Je n’ai jamais cessé de regarder le monde, même au fort de la déroute. Il y a le monde et mon regard analytique. En toutes circonstances. Et même quand l’analyse ne suivait pas illico, mes impressions s’imprimaient dans mon esprit et s’exprimaient après.
Et le silence hypocrite m’est insupportable. Tous les silences, celui lié aux tabous, le silence honteux, le silence nécessaire pour sauver la face, le silence irresponsable …
Le silence est une pathologie, clairement et sans expression libre, rien ne se répare. Ce fut précisément, la panne de la parole qui fixa mes choix professionnels.
Le silence est une culture par ici, il est cultivé à grande eau. Taisons le mal, taisons le manque, taisons la honte, refoulons les choses, au fin fond de soi, jusqu’à l’implosion. La plus sûre manière de mourir vite fait, bien fait est le silence. Gardez-le et vous voilà expédié de vie à trépas.

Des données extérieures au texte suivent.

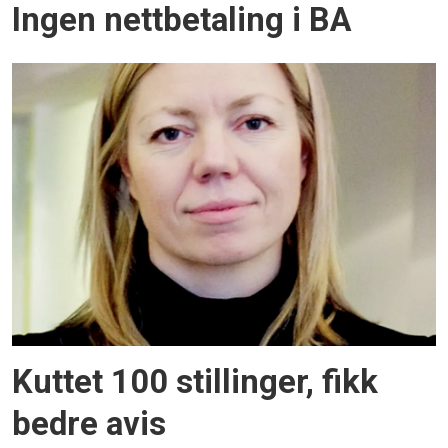
Ingen nettbetaling i BA
Kuttet 100 stillinger, fikk
bedre avis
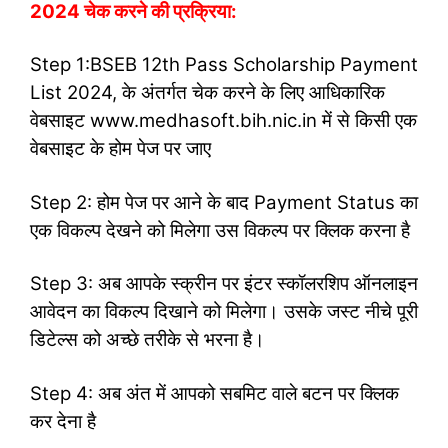
2024 चेक करने की प्रक्रिया:
Step 1:BSEB 12th Pass Scholarship Payment
List 2024, के अंतर्गत चेक करने के लिए आधिकारिक
वेबसाइट www.medhasoft.bih.nic.in में से किसी एक
वेबसाइट के होम पेज पर जाए
Step 2: होम पेज पर आने के बाद Payment Status का
एक विकल्प देखने को मिलेगा उस विकल्प पर क्लिक करना है
Step 3: अब आपके स्क्रीन पर इंटर स्कॉलरशिप ऑनलाइन
आवेदन का विकल्प दिखाने को मिलेगा। उसके जस्ट नीचे पूरी
डिटेल्स को अच्छे तरीके से भरना है।
Step 4: अब अंत में आपको सबमिट वाले बटन पर क्लिक
कर देना है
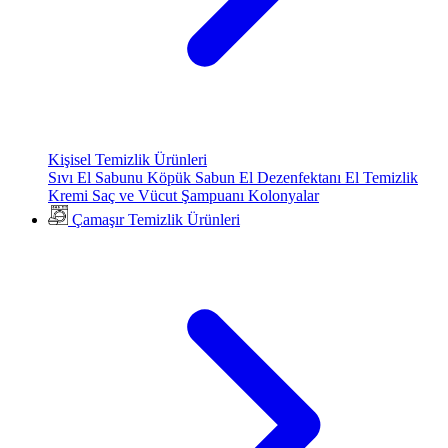
Kişisel Temizlik Ürünleri
Sıvı El Sabunu
Köpük Sabun
El Dezenfektanı
El Temizlik
Kremi
Saç ve Vücut Şampuanı
Kolonyalar
Çamaşır Temizlik Ürünleri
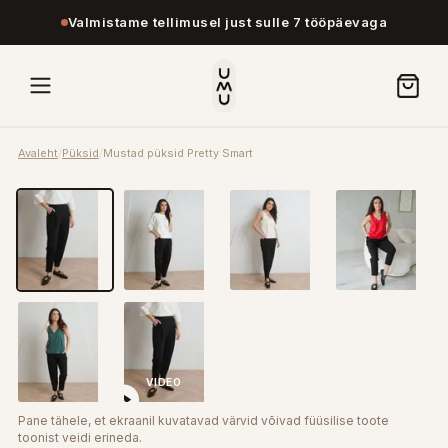
Valmistame tellimusel just sulle 7 tööpäevaga
Avaleht
/
Püksid
/
Mustad püksid Pretty Smart
VIDEO
Pane tähele, et ekraanil kuvatavad värvid võivad füüsilise toote
toonist veidi erineda.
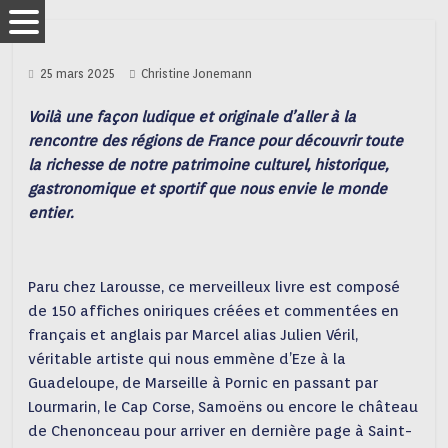
25 mars 2025
Christine Jonemann
Voilà une façon ludique et originale d’aller à la
rencontre des régions de France pour découvrir toute
la richesse de notre patrimoine culturel, historique,
gastronomique et sportif que nous envie le monde
entier.
Paru chez Larousse, ce merveilleux livre est composé
de 150 affiches oniriques créées et commentées en
français et anglais par Marcel alias Julien Véril,
véritable artiste qui nous emmène d’Eze à la
Guadeloupe, de Marseille à Pornic en passant par
Lourmarin, le Cap Corse, Samoëns ou encore le château
de Chenonceau pour arriver en dernière page à Saint-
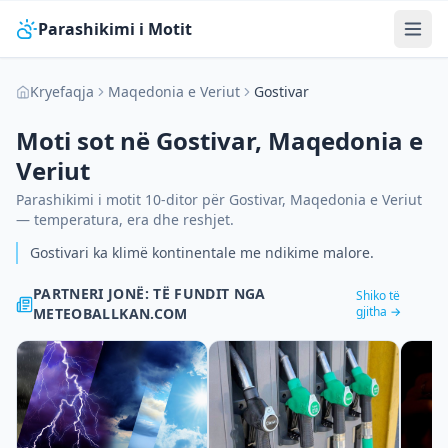
Parashikimi i Motit
Kryefaqja
Maqedonia e Veriut
Gostivar
Moti sot në
Gostivar
,
Maqedonia e
Veriut
Parashikimi i motit 10-ditor për
Gostivar
,
Maqedonia e Veriut
— temperatura, era dhe reshjet.
Gostivari ka klimë kontinentale me ndikime malore.
PARTNERI JONË: TË FUNDIT NGA
Shiko të
gjitha →
METEOBALLKAN.COM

- Je ne pense pas qu’il faille dire, me dit-il.
- Pourtant vous êtes là.
- Oui, j’en ai éprouvé le besoin.
- Prenez la peine d’actionner le robinet.
- C’est aride de l’intérieur.
- L’intérieur, c’est ce que vous décidez. Les couches sont certainement très épaisses, mais le simple fait de déranger ne serait-ce que la première est déjà un geste hautement volontaire.
- Les bras m’en tombent.
- C’est un cheminement qui a besoin d’une onde de choc pour s’amorcer ou d’une intense volonté.
- Je ne l’ai pas.
- Alors, je ne vois pas l’intérêt d’être là.
Faute professionnelle que de congédier une personne en peine qui ne peut laisser couler les choses. D’être venu vers vous est un geste de désir de réparation. Je n’avais pas su faire abstraction de ce que je ne supportais pas : le mutisme. Pour moi, les choses ne pouvaient se régler que via la parole et j’avais réagi en personne et non en professionnelle. Je me repris rapidement.
- Sachez que votre présence ici est un pas vers le désencombrement, un pas certain. Et je ne voulais pas vous voir payer sans la mise de la première pierre, celle de l’édifice en phase d’élaboration.
Je lui souris.
- Mon enfance fut lamentable et la culpabilité ne me quitte toujours pas, dit-il.